A Brain Injury Is Like The Color Blue

in health •  6 years ago 

Maybe I'm special. Not many people can say what I easily can. My life is split into two experiences of personality. I was one person up to the age of 44. Then a different person took over to inhabit my consciousness or what we refer to as 'self." Let me explain.

Blue has always been my favorite color. Everybody knows the color blue, right? Maybe not.

If someone were visually impaired or blind since birth, they may have no clue what color is at all, never mind the actual color of blue. And, for all we know, what one person sees as blue could be another person's red. When we learned our colors from our parents and teachers, they pointed to a color and said "this is blue." Whatever color you saw at the area they pointed to is now known to you as "blue." Maybe, what I see as red you call blue. Perhaps our brains don't interpret these color impulses the same and you have a totally different color-scape than I do with colors I couldn't even begin to recognize.

What if we just try to describe it. The color blue. To describe a color without using color as a point of reference is impossible. "It's blue, like the sky!" Well, if you can't see the sky, that description would not be at all helpful.

Trying to explain something to someone requires a common point of reference to base your explanation on. Without that, we cannot communicate a thought, idea or situation. Can a color be described to someone who cannot see, an aroma to someone who cannot smell or a sound to someone who cannot hear?

Which brings me to my point. Since diagnosed with a brain tumor in 1999, I have found there is no way to explain my deficits or the effects of the changes in my consciousness to someone who has not experienced changes in their brain. Having a "new brain" is far from anything most people experience. The only people who truly understand are the ones who live with it themselves. The "insiders". And, even for us, the experiences are commonly quite unique due to the complexity of the brain itself.

As hard as our friends, family and significant others try, they will never truly be able to understand. To them, it is something that happens at certain events or places or while trying to do something in particular. To us, it never goes away. We take it with us wherever we go. We don't forget it because it is part of us. It is who we now are. It is a reality that we become 'accustomed' to or learn to accept.

This is not a pity party. In fact, I have learned many positive lessons from this experience. For me, it is a brain injury; for someone else, it is being an amputee, someone else, losing a child -- everyone has, as they say, a torch to bear. As much as we want to empathize and understand what others are going through, we have to accept the limitations of our abilities to do so.

I believe accepting the fact that people can not completely understand is critical for true acceptance of our situation, whatever that may be. For me, it is time to stop trying to explain. Time to let go of the frustration that arises by the repeated unsuccessful attempts to explain why I behave the way I do, why I need certain modifications to my environment and why I react the way I do.

This realization is very new to me. I am sharing it for others in the same or similar situation because I truly believe this is a key element to full healing... not worrying so much about others understanding. Somehow, this realization is quite liberating for me.

I write this because I know I am not alone. After 19 years of this being my reality, and after 19 years of trying to get those around me to understand, I am stopping. How can I expect someone to truly understand without any point of personal reference to base their understanding on?

It is like trying to describe the color blue to someone.
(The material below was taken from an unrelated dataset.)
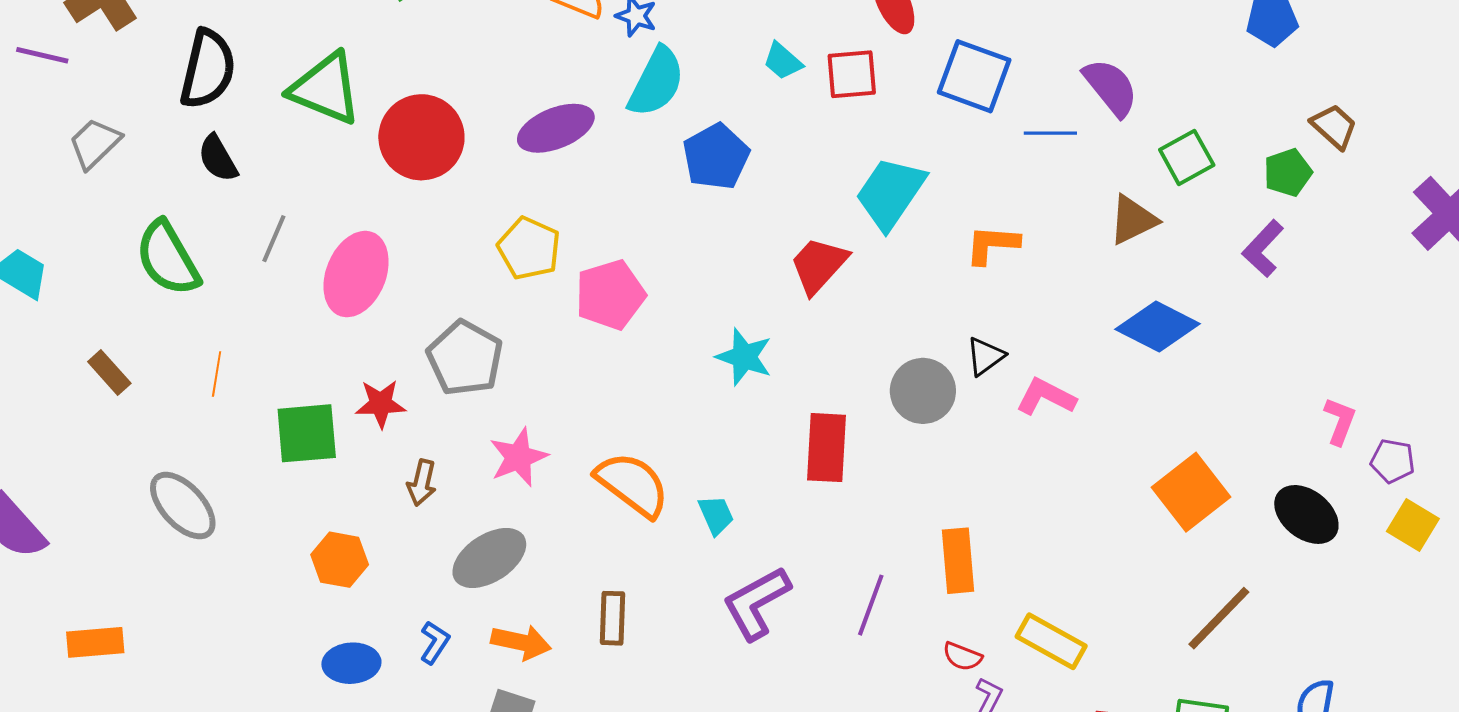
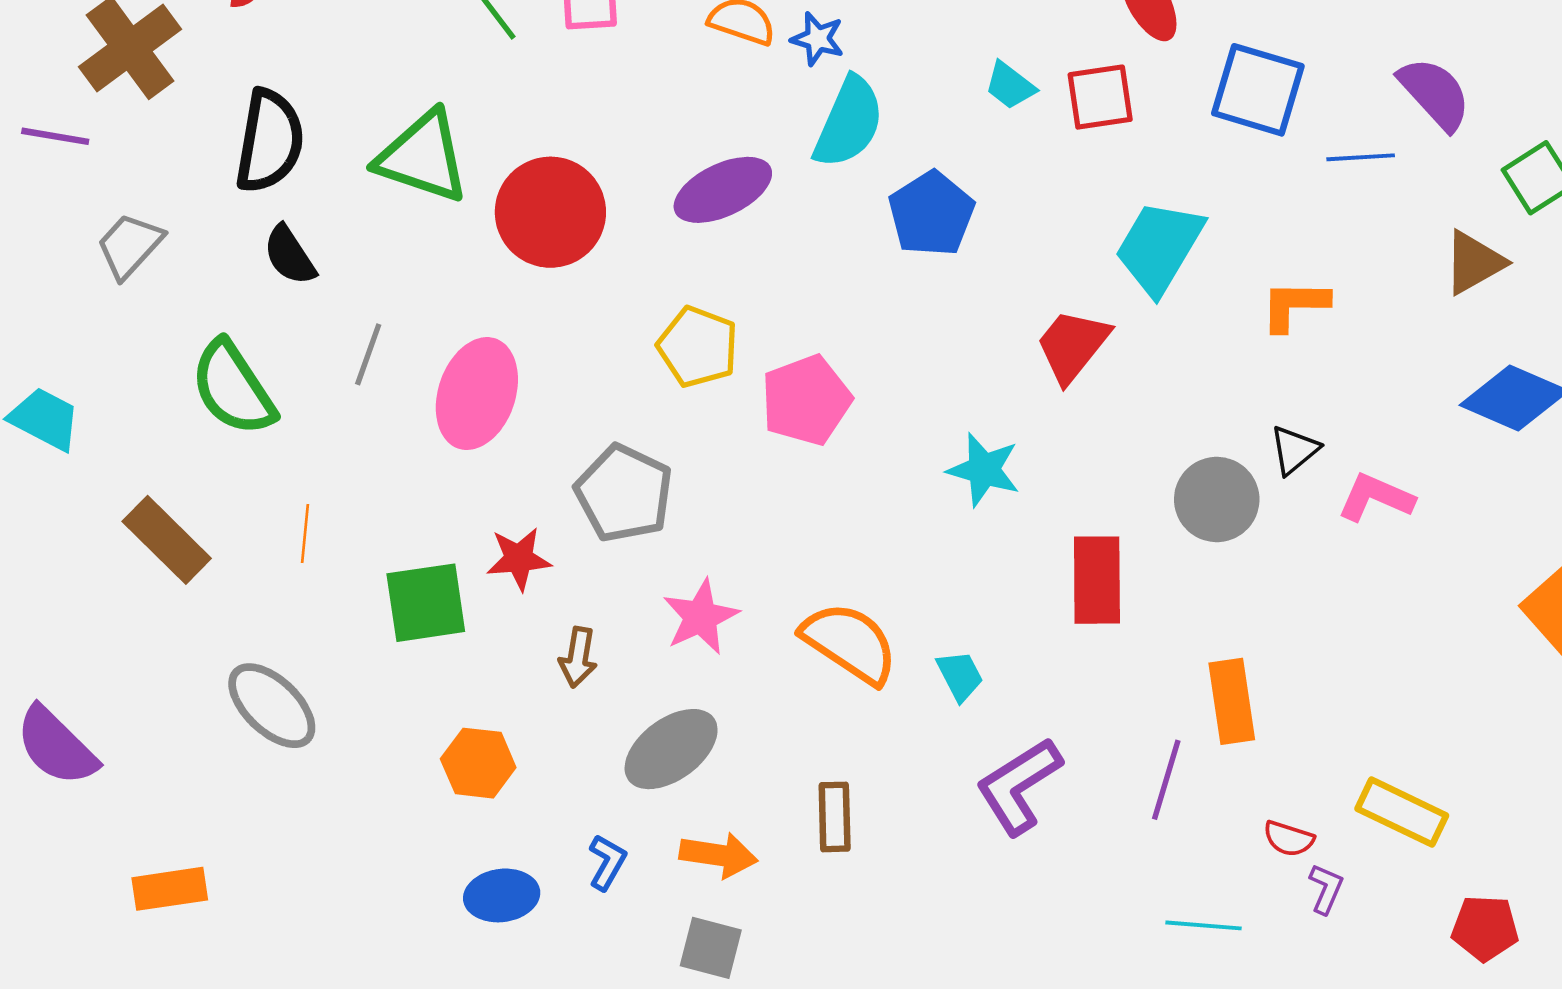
brown rectangle: (109, 372) -> (167, 540), size x1.5
orange rectangle: (958, 561) -> (1232, 701), moved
It just can't be done.

I have liberated myself. I hope I have helped to liberate at least one other in the process.

Patricia Rose, R.N. is a retired nurse epidemiologist who specialized in pediatric AIDS research. She is a breast cancer and brain tumor survivor. After truly realizing her own mortality, she has learned much about herself, others, the miracle of life itself and the importance of cherishing each moment. She is Buddhist and is an avid mindfulness proponent. She has spoken as an inspirational speaker at brain tumor conferences and at Harvard Medical School.